How do banks calculate your rate?

22nd August 2020 - Freya Cormack

How do banks calculate your rate

Have you ever wondered how your bank works out your interest rate? In this article, we’ll run through all you need to know about how banks set home loan interest rates. 

Your bank will calculate your interest rate based on a variety of factors. The most important factor they consider is the Reserve Bank of Australia’s cash rate. The cash rate dictates how much interest your bank has to pay on their overnight loans. Your interest rate will always be higher than the cash rate, but interest rates should adjust with the cash rate. 

The RBA cash rate

The cash rate is set on the first Tuesday of every month, except for January, at 2:30pm. It is essentially the interest rate that banks will charge each other when borrowing through overnight loans.

Your bank will use the cash rate to decide what interest rate to charge for home loans, and other loan or credit products. As mentioned above, your interest rate won’t match the cash rate exactly. After all, your bank makes money through interest and higher interest rates are charged to high risk lenders and loans. 

For example, personal loans are considered to be high risk. Unlike with a home loan, there won’t necessarily be an asset to seize if the borrower defaults on a personal loan. To account for risk, a higher interest rate will be charged. 

If a borrower has poor credit, low income relative to the property they plan to purchase, is purchasing in a ‘risky’ area or has limited documentation, they may be perceived as high risk. These borrowers may be charged a higher interest rate than the usual. 

All homeowners and prospective homeowners should keep an eye on the cash rate.

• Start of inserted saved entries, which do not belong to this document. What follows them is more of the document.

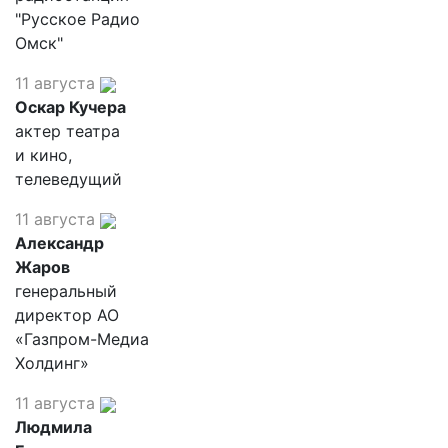
"Русское Радио
Омск"
11 августа
Оскар Кучера
актер театра
и кино,
телеведущий
11 августа
Александр
Жаров
генеральный
директор АО
«Газпром-Медиа
Холдинг»
11 августа
Людмила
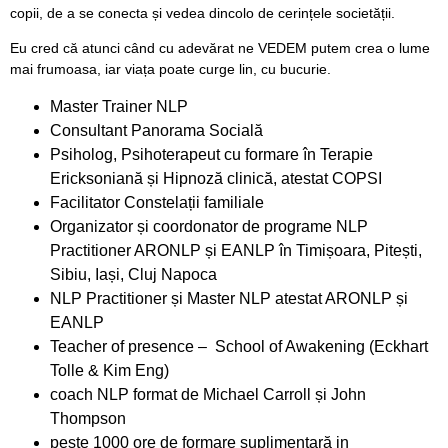
copii, de a se conecta și vedea dincolo de cerințele societății.
Eu cred că atunci când cu adevărat ne VEDEM putem crea o lume
mai frumoasa, iar viața poate curge lin, cu bucurie.
Master Trainer NLP
Consultant Panorama Socială
Psiholog, Psihoterapeut cu formare în Terapie
Ericksoniană și Hipnoză clinică, atestat COPSI
Facilitator Constelații familiale
Organizator și coordonator de programe NLP
Practitioner ARONLP și EANLP în Timișoara, Pitești,
Sibiu, Iași, Cluj Napoca
NLP Practitioner și Master NLP atestat ARONLP și
EANLP
Teacher of presence – School of Awakening (Eckhart
Tolle & Kim Eng)
coach NLP format de Michael Carroll și John
Thompson
peste 1000 ore de formare suplimentară in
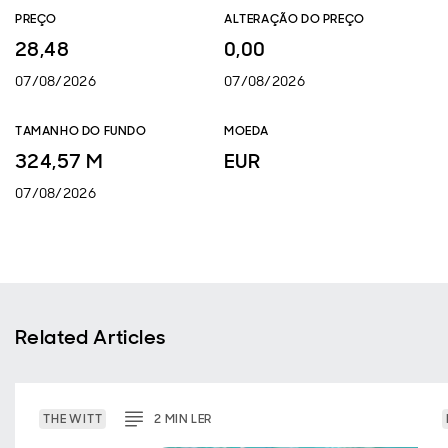
PREÇO
ALTERAÇÃO DO PREÇO
28,48
0,00
07/08/2026
07/08/2026
TAMANHO DO FUNDO
MOEDA
324,57 M
EUR
07/08/2026
Related Articles
THE WITT
2
MIN
LER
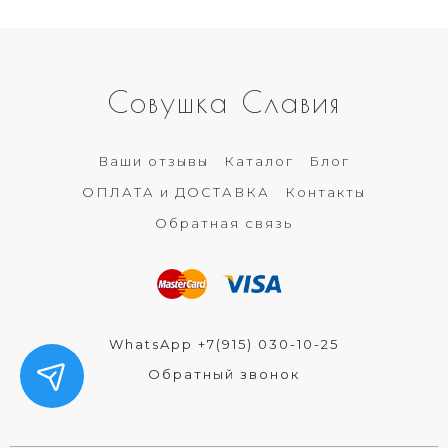
Совушка Славия
Ваши отзывы
Каталог
Блог
ОПЛАТА и ДОСТАВКА
Контакты
Обратная связь
WhatsApp +7(915) 030-10-25
Обратный звонок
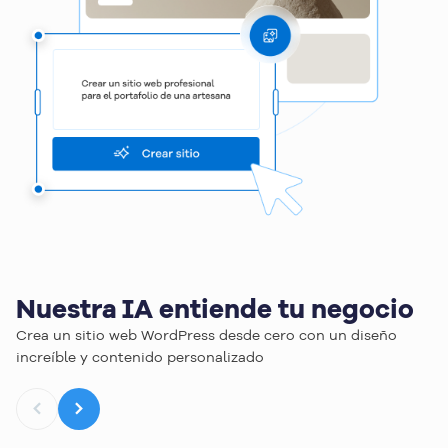
Nuestra IA entiende tu negocio
Crea un sitio web WordPress desde cero con un diseño
increíble y contenido personalizado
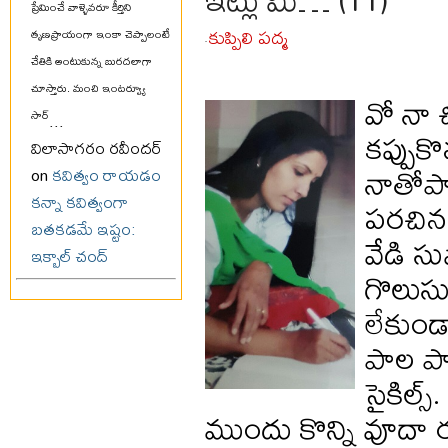
ప్రేమించే వాళ్ళెవరూ కీర్తిని
కుప్పిలి పద్మ
తృణప్రాయంగా ఇంకా చెప్పాలంటే
-
చేతికి అంటుకున్న బురదలాగా
చూస్తారు. మంచి ఇంటర్వ్యూ
వో నా చ
సార్
...
కప్పుక
విలాసాగరం రవీందర్
నాతోపాట
on
కవిత్వం రాయడం
కన్నా కవిత్వంగా
పరచిన ర
బతకడమే ఇష్టం:
వేడి స
ఇక్బాల్ చంద్
గొలుసు
లేకుండా
పాల పాక
సైకిల్స
ముందు కొన్ని వూదా 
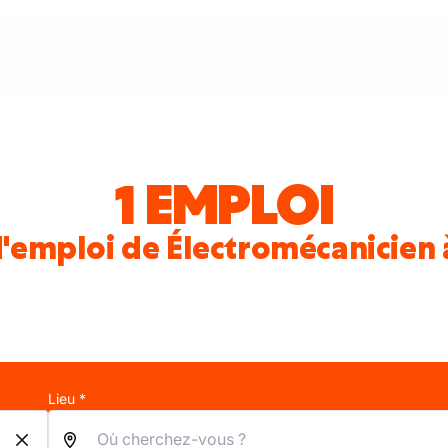
1 EMPLOI
d'emploi de Électromécanicien 
Lieu *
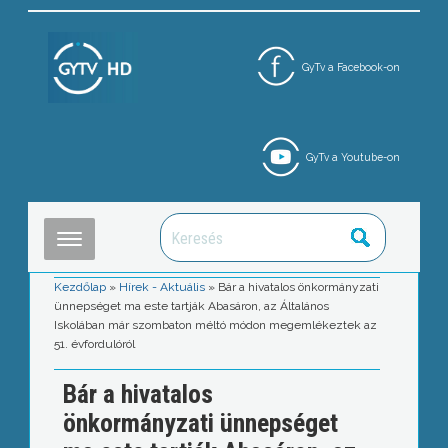
GyTv a Facebook-on
GyTv a Youtube-on
Kezdőlap
»
Hírek - Aktuális
»
Bár a hivatalos önkormányzati
ünnepséget ma este tartják Abasáron, az Általános
Iskolában már szombaton méltó módon megemlékeztek az
51. évfordulóról
Bár a hivatalos
önkormányzati ünnepséget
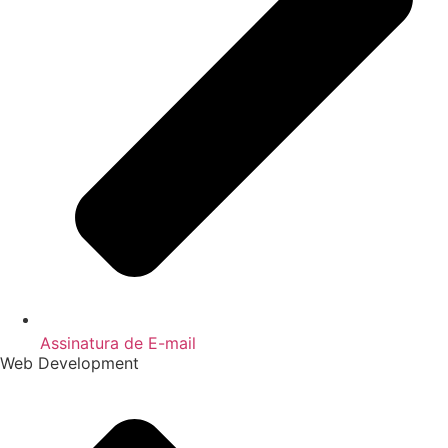
Assinatura de E-mail
Web Development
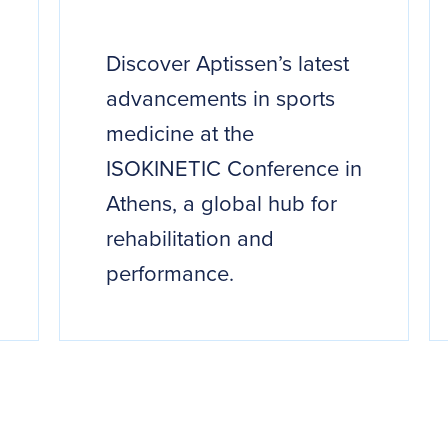
Discover Aptissen’s latest
advancements in sports
medicine at the
ISOKINETIC Conference in
Athens, a global hub for
rehabilitation and
performance.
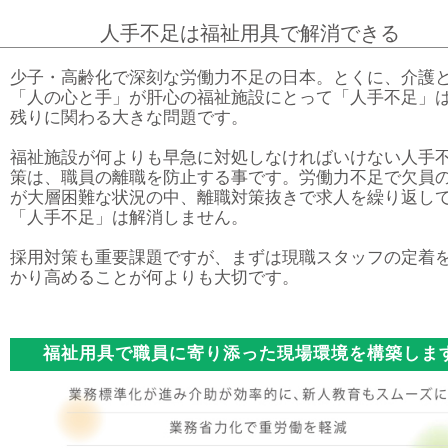
人手不足は福祉用具で解消できる
少子・高齢化で深刻な労働力不足の日本。とくに、介護
「人の心と手」が肝心の福祉施設にとって「人手不足」
残りに関わる大きな問題です。
福祉施設が何よりも早急に対処しなければいけない人手
策は、職員の離職を防止する事です。労働力不足で欠員
が大層困難な状況の中、離職対策抜きで求人を繰り返し
「人手不足」は解消しません。
採用対策も重要課題ですが、まずは現職スタッフの定着
かり高めることが何よりも大切です。
福祉用具で職員に寄り添った現場環境を構築しま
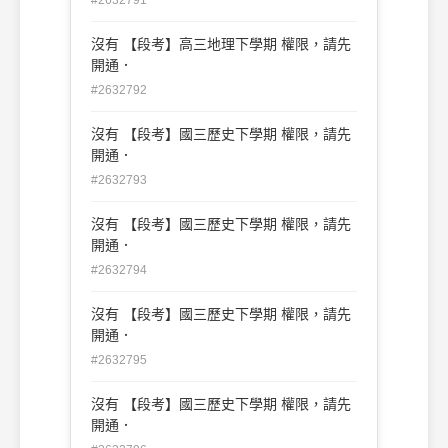
沒有 【段考】高三地理下學期 權限，請先
開通．
#2632792
沒有 【段考】國三歷史下學期 權限，請先
開通．
#2632793
沒有 【段考】國三歷史下學期 權限，請先
開通．
#2632794
沒有 【段考】國三歷史下學期 權限，請先
開通．
#2632795
沒有 【段考】國三歷史下學期 權限，請先
開通．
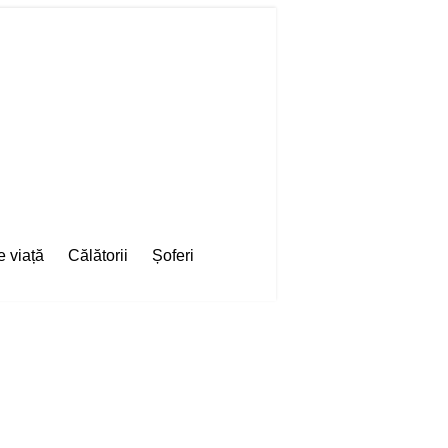
e viață
Călătorii
Șoferi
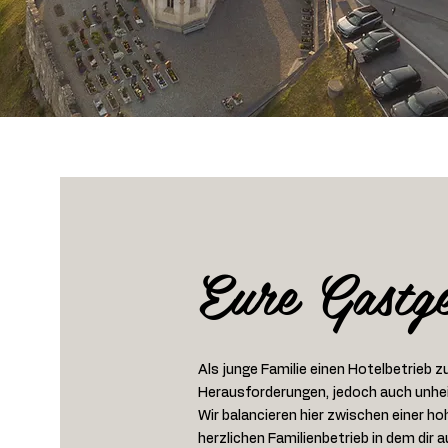
Eure Gastg
Als junge Familie einen Hotelbetrieb 
Herausforderungen, jedoch auch unhe
Wir balancieren hier zwischen einer h
herzlichen Familienbetrieb in dem dir a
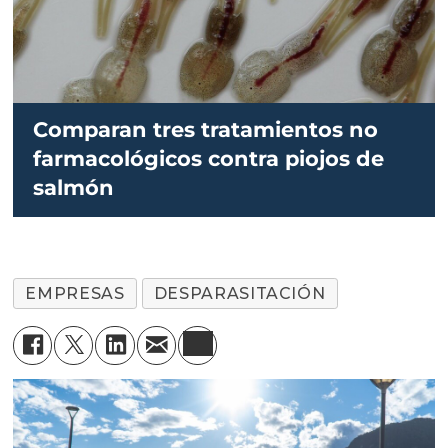
Comparan tres tratamientos no
farmacológicos contra piojos de
salmón
EMPRESAS
DESPARASITACIÓN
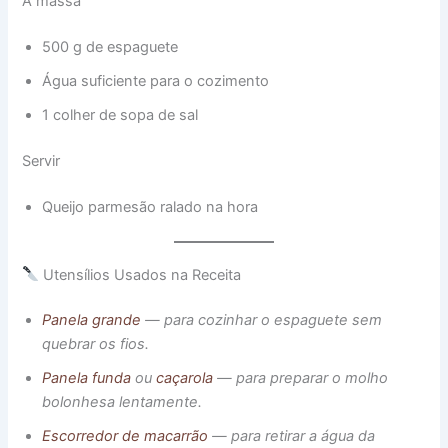
A massa
500 g de espaguete
Água suficiente para o cozimento
1 colher de sopa de sal
Servir
Queijo parmesão ralado na hora
Utensílios Usados na Receita
Panela grande
— para cozinhar o espaguete sem
quebrar os fios.
Panela funda
ou
caçarola
— para preparar o molho
bolonhesa lentamente.
Escorredor de macarrão
— para retirar a água da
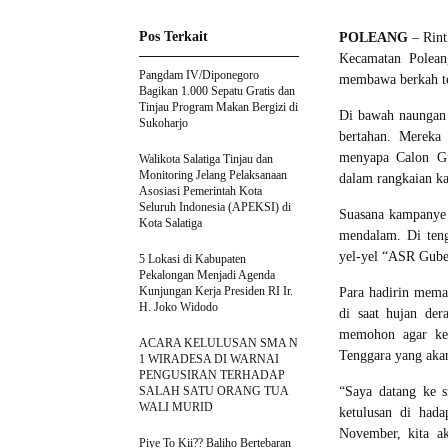
Pos Terkait
POLEANG
– Rint
Kecamatan Polean
Pangdam IV/Diponegoro
membawa berkah ter
Bagikan 1.000 Sepatu Gratis dan
Tinjau Program Makan Bergizi di
Di bawah naungan 
Sukoharjo
bertahan. Mereka
menyapa Calon Gu
Walikota Salatiga Tinjau dan
Monitoring Jelang Pelaksanaan
dalam rangkaian k
Asosiasi Pemerintah Kota
Seluruh Indonesia (APEKSI) di
Suasana kampanye s
Kota Salatiga
mendalam. Di ten
yel-yel “ASR Gube
5 Lokasi di Kabupaten
Pekalongan Menjadi Agenda
Kunjungan Kerja Presiden RI Ir.
Para hadirin mema
H. Joko Widodo
di saat hujan de
memohon agar keb
ACARA KELULUSAN SMA N
Tenggara yang aka
1 WIRADESA DI WARNAI
PENGUSIRAN TERHADAP
SALAH SATU ORANG TUA
“Saya datang ke 
WALI MURID
ketulusan di hada
November, kita a
Piye To Kii?? Baliho Bertebaran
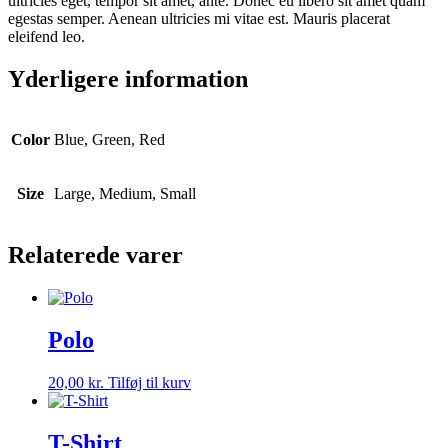
ultricies eget, tempor sit amet, ante. Donec eu libero sit amet quam
egestas semper. Aenean ultricies mi vitae est. Mauris placerat
eleifend leo.
Yderligere information
Color
Blue, Green, Red
Size
Large, Medium, Small
Relaterede varer
Polo
20,00
kr.
Tilføj til kurv
T-Shirt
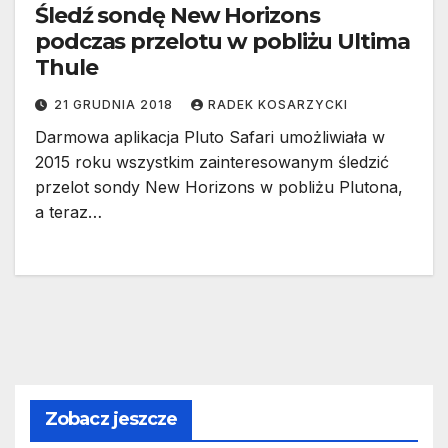
Śledź sondę New Horizons
podczas przelotu w pobliżu Ultima
Thule
21 GRUDNIA 2018
RADEK KOSARZYCKI
Darmowa aplikacja Pluto Safari umożliwiała w
2015 roku wszystkim zainteresowanym śledzić
przelot sondy New Horizons w pobliżu Plutona,
a teraz…
Zobacz jeszcze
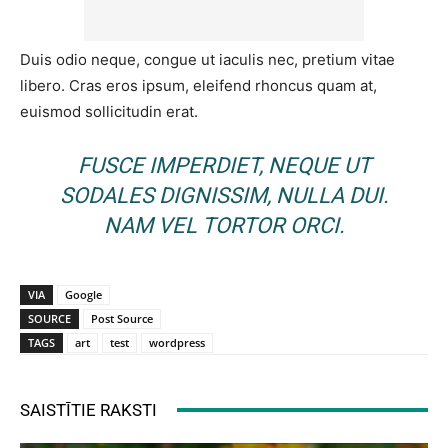
Duis odio neque, congue ut iaculis nec, pretium vitae
libero. Cras eros ipsum, eleifend rhoncus quam at,
euismod sollicitudin erat.
FUSCE IMPERDIET, NEQUE UT
SODALES DIGNISSIM, NULLA DUI.
NAM VEL TORTOR ORCI.
VIA
Google
SOURCE
Post Source
TAGS
art
test
wordpress
SAISTĪTIE RAKSTI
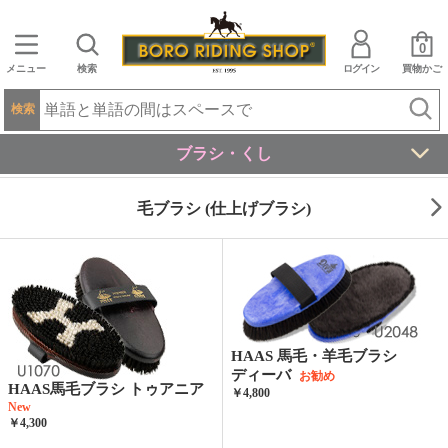
0
メニュー
検索
ログイン
買物かご
検索
ブラシ・くし
毛ブラシ (仕上げブラシ)
HAAS 馬毛・羊毛ブラシ
ディーバ
お勧め
HAAS馬毛ブラシ トゥアニア
￥4,800
New
￥4,300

When the cash rate drops, this is often a good time to refinance or apply for a loan as interest rates should also drop. 

Do banks pass on interest rate cuts?

This depends. Most banks will usually pass on rate cuts to customers to keep them from straying. 

Banks will eye their competitors to see whether they should increase or decrease interest rates. If their competitors aren’t passing on cuts, they don’t have much incentive to since there won’t be an obvious alternative for customers to turn to. 

However, the Big 4 major banks aren’t ruling the lending scene anymore. Their pool of competitors grows regularly, with new lenders emerging and smaller banks expanding their services. 

Increasingly, these smaller lenders offer more competitive interest rates. This means that the traditional banks can’t afford to withhold cuts to their customers. 

What to do if your bank doesn’t pass on rate cuts

If you’re on a variable rate home loan, it’s important to be aware of changes in the cash rate. When the cash rate drops and your bank doesn’t reduce your interest rate, try to contact them and demand a lower rate. A mortgage broker can assist with this step and may negotiate you a better deal.

But if your bank won’t budge, consider refinancing with another bank. There are plenty of other options out there. Compare rates online and don’t forget to consider the home loan beyond the interest rate. It’s no good being stuck on a home loan with a low interest rate if you have high fees and poor communication. 

For fixed interest rate borrowers, your interest rate will remain unaffected by cash rate changes. When you are nearing the end of your fixed period, it’s smart to monitor the cash rate so that you are prepared to make a switch. 

How is my interest calculated?

Your interest is calculated on top of your loan balance every single day. This means that you can’t really be strategic with making extra repayments or changes. While interest is calculated daily, you’ll pay it when you make your regular principal repayments — monthly, fortnightly or weekly. 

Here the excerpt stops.